I created some delicious homemade recipes to stuff your dog's kong with! All tried and approved by Hunter, of course. 

_ *** Link Removed by ADMIN *** _


----------



## Neko (Dec 13, 2012)

Bookmarked! thank you!


----------



## Wolfgeist (Dec 4, 2010)

Neko said:


> Bookmarked! thank you!


My pleasure! I love coming up with homemade treats and snacks like this, it's a lot of fun. Hunter loves it, of course. Haha!


----------



## gsdlover91 (Jul 21, 2012)

I love your blog! It's very informative  


Sent from Petguide.com Free App


----------



## Wolfgeist (Dec 4, 2010)

gsdlover91 said:


> I love your blog! It's very informative
> 
> 
> Sent from Petguide.com Free App


Thank you very much, I greatly appreciate it!

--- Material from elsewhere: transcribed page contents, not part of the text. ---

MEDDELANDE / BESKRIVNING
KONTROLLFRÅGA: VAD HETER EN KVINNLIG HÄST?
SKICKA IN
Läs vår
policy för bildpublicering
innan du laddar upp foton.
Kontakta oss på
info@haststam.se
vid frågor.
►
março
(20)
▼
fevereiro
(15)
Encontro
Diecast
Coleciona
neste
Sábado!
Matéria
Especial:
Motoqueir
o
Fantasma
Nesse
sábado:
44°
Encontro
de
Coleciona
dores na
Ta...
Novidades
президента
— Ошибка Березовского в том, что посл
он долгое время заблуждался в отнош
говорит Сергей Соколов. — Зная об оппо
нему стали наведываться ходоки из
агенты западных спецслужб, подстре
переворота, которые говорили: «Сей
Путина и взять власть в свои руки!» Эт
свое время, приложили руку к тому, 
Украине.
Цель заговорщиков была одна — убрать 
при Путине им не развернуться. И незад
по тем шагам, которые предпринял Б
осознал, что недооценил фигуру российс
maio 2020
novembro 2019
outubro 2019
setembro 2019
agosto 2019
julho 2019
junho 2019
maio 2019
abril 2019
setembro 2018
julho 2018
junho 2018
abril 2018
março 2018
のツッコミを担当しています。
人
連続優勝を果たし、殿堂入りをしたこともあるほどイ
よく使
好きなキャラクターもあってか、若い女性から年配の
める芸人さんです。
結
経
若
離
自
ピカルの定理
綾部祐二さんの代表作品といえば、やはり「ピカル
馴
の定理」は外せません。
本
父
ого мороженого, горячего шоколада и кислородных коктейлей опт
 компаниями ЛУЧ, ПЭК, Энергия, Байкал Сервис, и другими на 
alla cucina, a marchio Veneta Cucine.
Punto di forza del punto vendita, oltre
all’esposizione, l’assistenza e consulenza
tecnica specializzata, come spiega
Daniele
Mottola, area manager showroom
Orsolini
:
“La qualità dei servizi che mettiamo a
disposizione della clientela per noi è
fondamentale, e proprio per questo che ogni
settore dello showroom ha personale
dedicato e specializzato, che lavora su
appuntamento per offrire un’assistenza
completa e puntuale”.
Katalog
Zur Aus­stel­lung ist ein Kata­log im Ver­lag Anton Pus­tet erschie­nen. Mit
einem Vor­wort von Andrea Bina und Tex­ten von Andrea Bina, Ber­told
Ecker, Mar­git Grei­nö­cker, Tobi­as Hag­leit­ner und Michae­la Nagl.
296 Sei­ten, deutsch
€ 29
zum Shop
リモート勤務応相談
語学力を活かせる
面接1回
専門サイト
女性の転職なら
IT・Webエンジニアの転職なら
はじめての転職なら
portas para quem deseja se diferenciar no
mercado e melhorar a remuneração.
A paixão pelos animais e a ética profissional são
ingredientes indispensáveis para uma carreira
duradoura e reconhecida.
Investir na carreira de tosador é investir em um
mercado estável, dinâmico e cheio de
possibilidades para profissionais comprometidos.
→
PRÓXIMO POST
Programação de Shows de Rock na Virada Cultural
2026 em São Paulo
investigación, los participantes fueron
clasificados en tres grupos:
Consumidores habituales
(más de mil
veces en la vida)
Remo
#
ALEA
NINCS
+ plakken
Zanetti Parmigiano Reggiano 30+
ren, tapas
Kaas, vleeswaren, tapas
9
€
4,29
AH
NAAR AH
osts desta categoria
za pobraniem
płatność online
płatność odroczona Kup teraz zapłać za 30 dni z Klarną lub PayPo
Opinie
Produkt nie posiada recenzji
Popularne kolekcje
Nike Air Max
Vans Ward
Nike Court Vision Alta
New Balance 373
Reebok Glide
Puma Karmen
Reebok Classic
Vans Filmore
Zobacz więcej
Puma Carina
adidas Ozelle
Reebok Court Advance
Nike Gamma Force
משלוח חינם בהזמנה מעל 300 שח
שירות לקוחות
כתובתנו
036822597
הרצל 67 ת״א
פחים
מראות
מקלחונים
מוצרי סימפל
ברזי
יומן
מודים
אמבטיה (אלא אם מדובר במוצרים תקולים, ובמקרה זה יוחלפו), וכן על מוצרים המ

A lot of my time goes into it. Haha!


----------



## leshiahatch (Jan 7, 2013)

Would these recipes be ok for a 14 week old puppy or do you think it will cause belly issues. Also how long would it last in the refrigerator or freezer because I can't see fitting it all in at once.


Sent from Petguide.com Free App


----------



## Wolfgeist (Dec 4, 2010)

leshiahatch said:


> Would these recipes be ok for a 14 week old puppy or do you think it will cause belly issues. Also how long would it last in the refrigerator or freezer because I can't see fitting it all in at once.
> 
> 
> Sent from Petguide.com Free App


I'd probably do a smaller kong for a young pup. The yoghurt, pumpkin and sweet potato should be fine for a pup!


----------



## mandiah89 (Jan 18, 2013)

Neko said:


> Bookmarked! thank you!


DITTO  Thanks a bunch!


----------



## elisabeth_00117 (May 17, 2009)

Stark and Zefra also approve all of their Auntie Angel's recipes and treats!


----------



## gsdlover91 (Jul 21, 2012)

Wild Wolf said:


> Thank you very much, I greatly appreciate it! A lot of my time goes into it. Haha!


I can tell! Well, it is very helpful, and I enjoy reading it. I cant wait to try some of those kong recipes out on Berlin!


----------



## Wolfgeist (Dec 4, 2010)

Thanks, guys!


----------